*WHAT IS BEING ASKED*: An exact copy of every record below is needed, with all pictures removed.

[[ DATA PROVIDED, beginning ]]

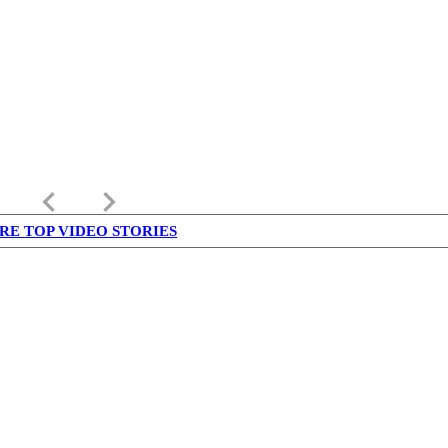
keyboard_arrow_left
keyboard_arrow_right
RE TOP VIDEO STORIES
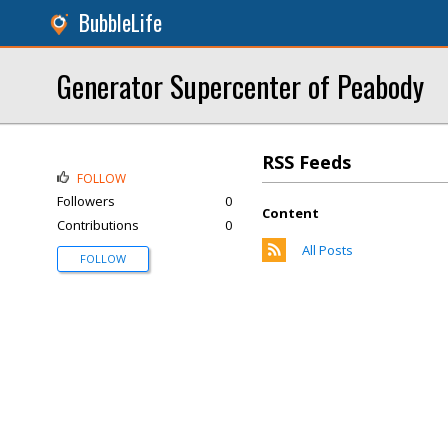
BubbleLife
Generator Supercenter of Peabody
RSS Feeds
FOLLOW
Followers
0
Content
Contributions
0
All Posts
FOLLOW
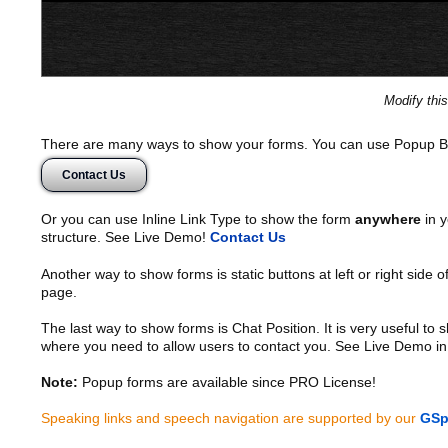
Modify thi
There are many ways to show your forms. You can use Popup B
Contact Us
Or you can use Inline Link Type to show the form
anywhere
in y
structure. See Live Demo!
Contact Us
Another way to show forms is static buttons at left or right side o
page.
The last way to show forms is Chat Position. It is very useful to
where you need to allow users to contact you. See Live Demo in
Note:
Popup forms are available since PRO License!
Speaking links and speech navigation are supported by our
GSp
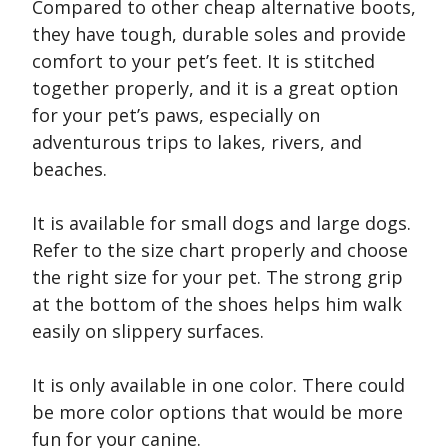
Compared to other cheap alternative boots,
they have tough, durable soles and provide
comfort to your pet’s feet. It is stitched
together properly, and it is a great option
for your pet’s paws, especially on
adventurous trips to lakes, rivers, and
beaches.
It is available for small dogs and large dogs.
Refer to the size chart properly and choose
the right size for your pet. The strong grip
at the bottom of the shoes helps him walk
easily on slippery surfaces.
It is only available in one color. There could
be more color options that would be more
fun for your canine.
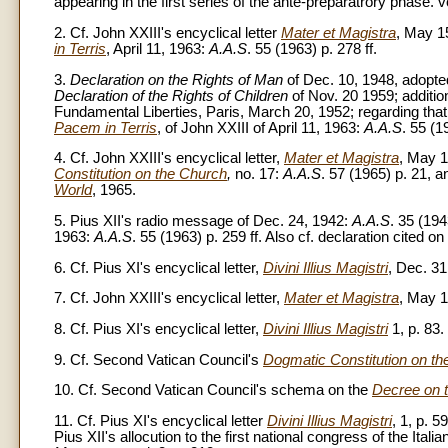
appearing in the first series of the ante-preparatrory phase. 
2. Cf. John XXIII's encyclical letter
Mater et Magistra
, May 1
in Terris
, April 11, 1963:
A.A.S
. 55 (1963) p. 278 ff.
3.
Declaration on the Rights of Man
of Dec. 10, 1948, adopted
Declaration of the Rights of Children
of Nov. 20 1959; additio
Fundamental Liberties, Paris, March 20, 1952; regarding that 
Pacem in Terris
, of John XXIII of April 11, 1963:
A.A.S
. 55 (1
4. Cf. John XXIII's encyclical letter,
Mater et Magistra
, May 1
Constitution on the Church
,
no. 17:
A.A.S
. 57 (1965) p. 21,
World
, 1965.
5. Pius XII's radio message of Dec. 24, 1942:
A.A.S
. 35 (194
1963:
A.A.S
. 55 (1963) p. 259 ff. Also cf. declaration cited on
6. Cf. Pius XI's encyclical letter,
Divini Illius Magistri
, Dec. 3
7. Cf. John XXIII's encyclical letter,
Mater et Magistra
, May 
8. Cf. Pius XI's encyclical letter,
Divini Illius Magistri
1, p. 83.
9. Cf. Second Vatican Council's
Dogmatic Constitution on t
10. Cf. Second Vatican Council's schema on the
Decree on t
11. Cf. Pius XI's encyclical letter
Divini Illius Magistri
, 1, p. 5
Pius XII's allocution to the first national congress of the Ital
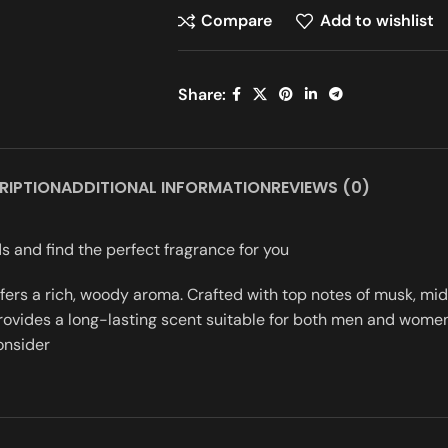
Compare
Add to wishlist
Share:
RIPTION
ADDITIONAL INFORMATION
REVIEWS (0)
s and find the perfect fragrance for you
offers a rich, woody aroma. Crafted with top notes of musk, m
rovides a long-lasting scent suitable for both men and women. 
onsider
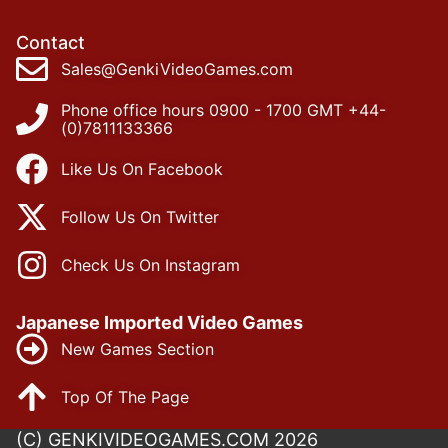
Contact
Sales@GenkiVideoGames.com
Phone office hours 0900 - 1700 GMT +44-
(0)7811133366
Like Us On Facebook
Follow Us On Twitter
Check Us On Instagram
Japanese Imported Video Games
New Games Section
Top Of The Page
(C) GENKIVIDEOGAMES.COM 2026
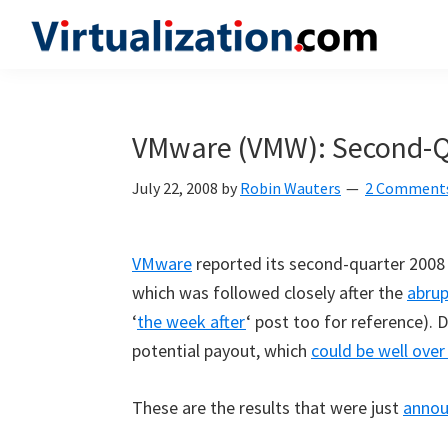
Skip
Skip
Skip
to
to
to
Virtualization.com
News
primary
main
primary
and
navigation
content
sidebar
insights
VMware (VMW): Second-Qu
from
the
July 22, 2008
by
Robin Wauters
2 Comment
vibrant
world
VMware
reported its second-quarter 2008 
of
which was followed closely after the
abrup
virtualization
‘
the week after
‘ post too for reference). 
and
potential payout, which
could be well over
cloud
computing
These are the results that were just
anno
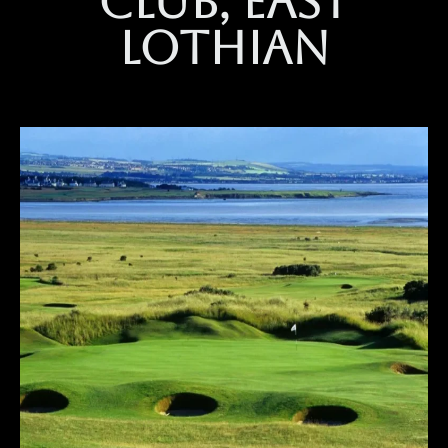
club, east
lothian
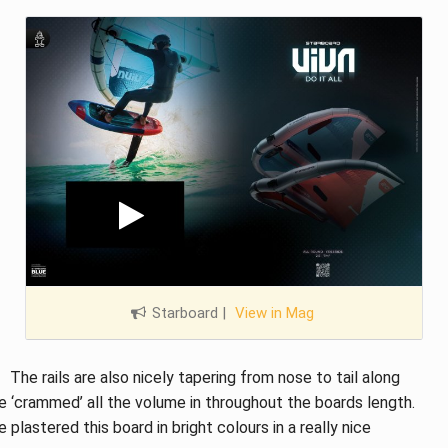
Starboard
|
View in Mag
The rails are also nicely tapering from nose to tail along
ve ‘crammed’ all the volume in throughout the boards length.
 plastered this board in bright colours in a really nice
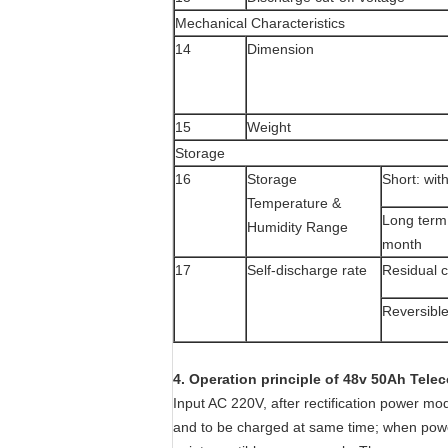
Mechanical Characteristics
14
Dimension
15
Weight
Storage
16
Storage
Short: wit
Temperature &
Long term
Humidity Range
month
17
Self-discharge rate
Residual c
Reversible
4. Operation principle of 48v 50Ah Tele
Input AC 220V, after rectification power m
and to be charged at same time; when power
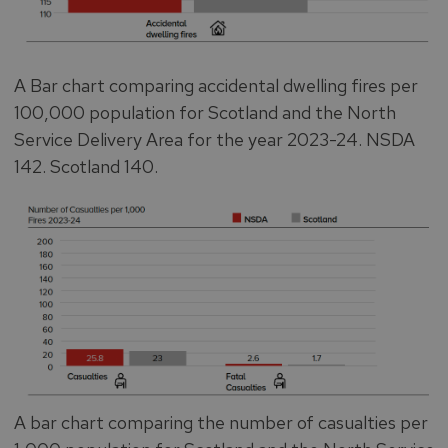
A Bar chart comparing accidental dwelling fires per
100,000 population for Scotland and the North
Service Delivery Area for the year 2023-24. NSDA
142. Scotland 140.
A bar chart comparing the number of casualties per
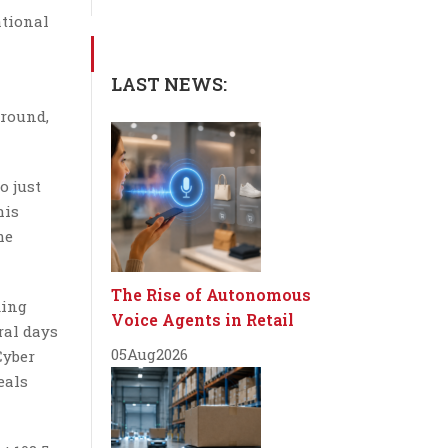
ational
LAST NEWS:
around,
o just
his
me
The Rise of Autonomous
ding
Voice Agents in Retail
ral days
05
Aug
2026
Cyber
eals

[[ DATA PROVIDED, end ]]

*TASK RESULT*:
keyboard_arrow_left
keyboard_arrow_right
RE TOP VIDEO STORIES
BubbleLife
Generator Supercenter of Peabody
RSS Feeds
FOLLOW
Followers
0
Content
Contributions
0
All Posts
FOLLOW
Modify thi
There are many ways to show your forms. You can use Popup B
Contact Us
Or you can use Inline Link Type to show the form
anywhere
in y
structure. See Live Demo!
Contact Us
Another way to show forms is static buttons at left or right side o
page.
The last way to show forms is Chat Position. It is very useful to
where you need to allow users to contact you. See Live Demo in
Note:
Popup forms are available since PRO License!
Speaking links and speech navigation are supported by our
GSp
Compared to other cheap alternative boots,
they have tough, durable soles and provide
comfort to your pet’s feet. It is stitched
together properly, and it is a great option
for your pet’s paws, especially on
adventurous trips to lakes, rivers, and
beaches.
It is available for small dogs and large dogs.
Refer to the size chart properly and choose
the right size for your pet. The strong grip
at the bottom of the shoes helps him walk
easily on slippery surfaces.
It is only available in one color. There could
be more color options that would be more
fun for your canine.
appearing in the first series of the ante-preparatrory phase. 
2. Cf. John XXIII's encyclical letter
Mater et Magistra
, May 1
in Terris
, April 11, 1963:
A.A.S
. 55 (1963) p. 278 ff.
3.
Declaration on the Rights of Man
of Dec. 10, 1948, adopted
Declaration of the Rights of Children
of Nov. 20 1959; additio
Fundamental Liberties, Paris, March 20, 1952; regarding that 
Pacem in Terris
, of John XXIII of April 11, 1963:
A.A.S
. 55 (1
4. Cf. John XXIII's encyclical letter,
Mater et Magistra
, May 1
Constitution on the Church
,
no. 17:
A.A.S
. 57 (1965) p. 21,
World
, 1965.
5. Pius XII's radio message of Dec. 24, 1942:
A.A.S
. 35 (194
1963:
A.A.S
. 55 (1963) p. 259 ff. Also cf. declaration cited on
6. Cf. Pius XI's encyclical letter,
Divini Illius Magistri
, Dec. 3
7. Cf. John XXIII's encyclical letter,
Mater et Magistra
, May 
8. Cf. Pius XI's encyclical letter,
Divini Illius Magistri
1, p. 83.
9. Cf. Second Vatican Council's
Dogmatic Constitution on t
10. Cf. Second Vatican Council's schema on the
Decree on t
11. Cf. Pius XI's encyclical letter
Divini Illius Magistri
, 1, p. 5
Pius XII's allocution to the first national congress of the Ital
Compare
Add to wishlist
Share:
RIPTION
ADDITIONAL INFORMATION
REVIEWS (0)
s and find the perfect fragrance for you
offers a rich, woody aroma. Crafted with top notes of musk, m
rovides a long-lasting scent suitable for both men and women. 
onsider
Contact
Sales@GenkiVideoGames.com
Phone office hours 0900 - 1700 GMT +44-
(0)7811133366
Like Us On Facebook
Follow Us On Twitter
Check Us On Instagram
Japanese Imported Video Games
New Games Section
Top Of The Page
(C) GENKIVIDEOGAMES.COM 2026
Skip
Skip
Skip
to
to
to
Virtualization.com
News
primary
main
primary
and
navigation
content
sidebar
insights
VMware (VMW): Second-Qu
from
the
July 22, 2008
by
Robin Wauters
2 Comment
vibrant
world
VMware
reported its second-quarter 2008 
of
which was followed closely after the
abrup
virtualization
‘
the week after
‘ post too for reference). 
and
potential payout, which
could be well over
cloud
computing
These are the results that were just
anno
club, east
lothian
Starboard
|
View in Mag
The rails are also nicely tapering from nose to tail along
ve ‘crammed’ all the volume in throughout the boards length.
 plastered this board in bright colours in a really nice
Mechanical Characteristics
14
Dimension
15
Weight
Storage
16
Storage
Short: wit
Temperature &
Long term
Humidity Range
month
17
Self-discharge rate
Residual c
Reversible
4. Operation principle of 48v 50Ah Tele
Input AC 220V, after rectification power m
and to be charged at same time; when power
A Bar chart comparing accidental dwelling fires per
100,000 population for Scotland and the North
Service Delivery Area for the year 2023-24. NSDA
142. Scotland 140.
A bar chart comparing the number of casualties per
ational
LAST NEWS:
around,
o just
his
me
The Rise of Autonomous
ding
Voice Agents in Retail
ral days
05
Aug
2026
Cyber
eals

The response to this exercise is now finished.